On the first Day of Christmas my true love should give to me one X (for eXpensive). On the second Day of Christmas my true love should give to two Y and one X. On the third Day of Christmas my true love should give to me three Z, two Y and one X.

And so forth. Traditionally you should begin twelve days before Christmas. However, shops nowadays have already truly begun their Christmas campaigns by September. So, you can probably extend a modern list to a hundred days.

The presents you receive on a given day combine to form a pretty triangular Christmas tree, as shown in the diagram for day six of the traditional lineup of gifts.

The number of presents that you receive on the N’th Day of Christmas is equal to the sum 1+2+3+4+…+N. So, on consecutive days you receive 1, 3, 6, 10, 15, … presents. What about Day 100? To calculate this sum appears to be very unholiday-like work, but there is a magical, mathematical shortcut, worthy of Christmas.

According to a popular story Carl Friedrich Gauss (1777-1855), one of the greatest mathematicians ever, discovered this trick for himself when he was only seven years old.
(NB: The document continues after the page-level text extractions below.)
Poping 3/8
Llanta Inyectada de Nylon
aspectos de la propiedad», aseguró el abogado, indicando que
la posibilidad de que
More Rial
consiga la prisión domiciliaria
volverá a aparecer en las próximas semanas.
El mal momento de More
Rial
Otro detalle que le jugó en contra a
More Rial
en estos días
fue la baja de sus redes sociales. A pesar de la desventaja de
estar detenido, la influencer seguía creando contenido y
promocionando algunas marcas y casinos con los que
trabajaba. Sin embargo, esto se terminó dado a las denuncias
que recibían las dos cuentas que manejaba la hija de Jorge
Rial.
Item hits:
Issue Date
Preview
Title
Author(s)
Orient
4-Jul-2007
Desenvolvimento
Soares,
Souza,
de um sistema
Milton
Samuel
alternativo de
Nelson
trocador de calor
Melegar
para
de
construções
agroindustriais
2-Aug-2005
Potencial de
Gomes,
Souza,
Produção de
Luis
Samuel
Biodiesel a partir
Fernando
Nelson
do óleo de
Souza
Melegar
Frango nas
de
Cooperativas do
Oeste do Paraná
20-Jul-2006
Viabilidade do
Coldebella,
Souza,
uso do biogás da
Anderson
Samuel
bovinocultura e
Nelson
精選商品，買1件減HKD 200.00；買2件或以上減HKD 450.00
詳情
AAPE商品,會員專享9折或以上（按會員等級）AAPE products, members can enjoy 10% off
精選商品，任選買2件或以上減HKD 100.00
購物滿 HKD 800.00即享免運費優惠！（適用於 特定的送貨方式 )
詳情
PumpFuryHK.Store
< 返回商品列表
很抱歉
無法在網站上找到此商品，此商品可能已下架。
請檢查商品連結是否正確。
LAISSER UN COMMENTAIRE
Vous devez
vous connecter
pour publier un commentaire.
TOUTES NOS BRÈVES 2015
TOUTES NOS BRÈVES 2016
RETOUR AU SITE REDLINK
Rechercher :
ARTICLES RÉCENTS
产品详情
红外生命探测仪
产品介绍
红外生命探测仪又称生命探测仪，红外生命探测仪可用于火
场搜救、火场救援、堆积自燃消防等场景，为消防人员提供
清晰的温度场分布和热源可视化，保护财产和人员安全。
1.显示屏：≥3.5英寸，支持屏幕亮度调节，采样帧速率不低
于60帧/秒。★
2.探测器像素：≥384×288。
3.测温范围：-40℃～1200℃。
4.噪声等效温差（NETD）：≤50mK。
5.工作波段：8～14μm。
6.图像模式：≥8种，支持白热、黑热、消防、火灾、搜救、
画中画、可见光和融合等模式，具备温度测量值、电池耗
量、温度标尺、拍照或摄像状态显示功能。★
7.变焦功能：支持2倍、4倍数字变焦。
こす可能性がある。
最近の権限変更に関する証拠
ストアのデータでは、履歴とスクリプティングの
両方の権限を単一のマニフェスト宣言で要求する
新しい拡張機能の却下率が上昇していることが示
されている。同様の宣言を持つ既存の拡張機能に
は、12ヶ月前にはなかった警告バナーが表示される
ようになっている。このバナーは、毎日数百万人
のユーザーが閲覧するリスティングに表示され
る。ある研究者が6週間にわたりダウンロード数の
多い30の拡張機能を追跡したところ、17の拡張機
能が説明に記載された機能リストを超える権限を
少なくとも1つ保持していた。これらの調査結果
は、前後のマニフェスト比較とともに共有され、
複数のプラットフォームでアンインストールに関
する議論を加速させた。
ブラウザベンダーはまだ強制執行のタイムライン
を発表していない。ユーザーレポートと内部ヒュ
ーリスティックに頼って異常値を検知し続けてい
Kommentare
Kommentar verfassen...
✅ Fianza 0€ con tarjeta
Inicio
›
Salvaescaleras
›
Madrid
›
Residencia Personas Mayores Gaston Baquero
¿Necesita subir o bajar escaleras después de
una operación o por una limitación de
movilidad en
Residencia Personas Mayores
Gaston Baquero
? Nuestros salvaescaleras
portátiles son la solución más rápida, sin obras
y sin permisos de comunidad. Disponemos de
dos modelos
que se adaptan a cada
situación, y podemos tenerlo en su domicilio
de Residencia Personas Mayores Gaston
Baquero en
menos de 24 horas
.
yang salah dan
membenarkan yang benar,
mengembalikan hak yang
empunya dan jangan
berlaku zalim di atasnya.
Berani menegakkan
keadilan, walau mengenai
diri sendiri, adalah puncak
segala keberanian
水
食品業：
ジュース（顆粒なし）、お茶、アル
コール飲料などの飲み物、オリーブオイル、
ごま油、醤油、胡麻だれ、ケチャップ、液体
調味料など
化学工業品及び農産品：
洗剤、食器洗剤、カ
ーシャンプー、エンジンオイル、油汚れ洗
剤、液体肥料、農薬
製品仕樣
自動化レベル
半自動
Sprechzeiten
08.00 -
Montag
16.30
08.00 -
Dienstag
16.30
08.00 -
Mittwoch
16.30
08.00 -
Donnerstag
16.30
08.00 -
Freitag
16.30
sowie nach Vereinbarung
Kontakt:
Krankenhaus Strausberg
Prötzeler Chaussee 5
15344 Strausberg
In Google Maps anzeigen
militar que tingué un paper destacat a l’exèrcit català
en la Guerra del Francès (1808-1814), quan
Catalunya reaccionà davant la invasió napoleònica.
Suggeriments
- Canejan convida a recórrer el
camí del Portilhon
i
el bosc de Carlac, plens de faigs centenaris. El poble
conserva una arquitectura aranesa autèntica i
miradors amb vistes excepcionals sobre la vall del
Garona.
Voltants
Gauss’s teacher had asked the class to add up all the numbers to 100, and the answer apparently came to Gauss in a flash. Nobody really knows how he did this, but it was probably very much like the following.

Rearrange your triangular tree of presents for Day N into a right-angled triangle, as shown in the diagram. Notice that two copies of this new triangle fit together into a rectangle with N rows, each of N+1 presents.

This means that the sum that you are after is 1/2 the number of circles in this rectangle, namely N(N+1)/2. Just like Gauss, you can conclude in a flash that on the 100’th Day of Christmas you receive 100 x 101/2 = 5050 presents. Simple!

Of course, we are not yet finished. After all, we are not only receiving presents on one of the Days of Christmas, but on every day. So, on the N’th Day of Christmas we’ll be the proud owners of all the presents we received on day one, plus those that we received on day two, and so on. That is, we receive a total of 1+3+6+10+…+ N(N+1)/2 presents. Using another ingenious trick, mathematicians have shown that the formula for this sum is N(N+1)(N+2)/6. (Email us, and we’ll send you this trick as our Christmas present.)

So what is the maximum number of presents you can score this way? Just begin on Boxing Day, and make every day a Day of Christmas! Then, by the 365th day of Christmas, you will have accumulated 365 x 366 x 367/6 = 8,171,255 presents. If you are less greedy, you can stick with the traditional twelve days format and use our formulas to calculate your haul. Though not as impressively huge a swag, you’ll find your year conveniently gift-filled. Merry Christmas!